SUPPLEMENTAL BENEFITS PLAN
1. Objective. The objective of this Plan is to enhance the benefits provided
to certain officers and key employees of Constellation Energy Group and its
subsidiaries in order to attract and retain talented executive personnel.
2. Definitions. All words beginning with an initial capital letter and not
otherwise defined herein shall have the meaning set forth in the Pension
Plan. All singular terms defined in this Plan will include the plural and
vice versa.
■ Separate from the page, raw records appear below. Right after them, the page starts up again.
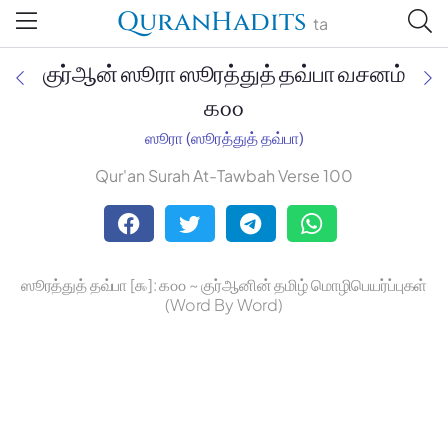
QuranHadits
ta
குர்ஆன் ஸூரா ஸூரத்துத் தவ்பா வசனம்
௧௦௦
ஸூரா (ஸூரத்துத் தவ்பா)
Jan Trust Foundation
Qur'an Surah At-Tawbah Verse 100
Mufti Omar Sheriff Qasimi,
Darul Huda
ஸூரத்துத் தவ்பா [௯]: ௧௦௦ ~ குர்ஆனின் தமிழ் மொழிபெயர்ப்புகள்
(Word By Word)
As used herein, the following terms will have the meaning
specified below:
"Average Incentive Award" (or "Average Award") means the two highest of the
participant's five immediately prior year awards earned under Constellation
Energy Group's Executive Annual Incentive Plan, Constellation Energy
Group's Senior Management Annual Incentive Plan and/or the Results
Incentive Awards Program.
"Committee" means the Committee on Management of the Board of Directors of
Constellation Energy Group.
"Constellation Energy Group" means Constellation Energy Group, Inc., a
Maryland corporation, or its successor.
"Constellation Energy Group's Executive Annual Incentive Plan" means such
plan or other incentive plan or arrangement designated in writing by the
Plan Administrator.
"Constellation Energy Group's Senior Management Annual Incentive Plan"
means such plan or other incentive plan or arrangement designated in
writing by the Plan Administrator.
"Income Replacement Percentage" means the percentage under the LTD Plan
that is used to calculate the participant's actual LTD Plan benefit.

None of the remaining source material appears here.